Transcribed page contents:
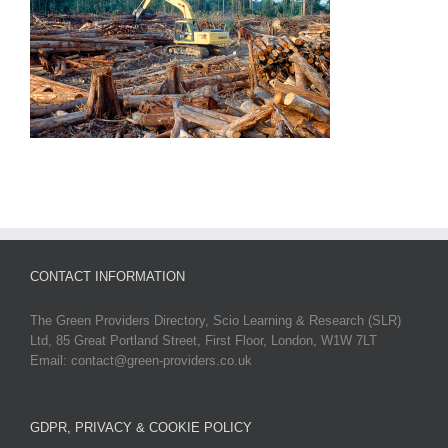
CONTACT INFORMATION
The Green Providers Directory, Scio Learning & Research (SLR)
Ltd, 85 Great Portland Street, First Floor, London, W1W 7LT
Email: contact@green-providers.co.uk
GDPR, PRIVACY & COOKIE POLICY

● **TRY IT**
Taking the line with "The Green Providers" as the first, copy every line through the end of the entries above exactly, with no others.

● **EXERCISE RESULT**
The Green Providers Directory, Scio Learning & Research (SLR)
Ltd, 85 Great Portland Street, First Floor, London, W1W 7LT
Email: contact@green-providers.co.uk
GDPR, PRIVACY & COOKIE POLICY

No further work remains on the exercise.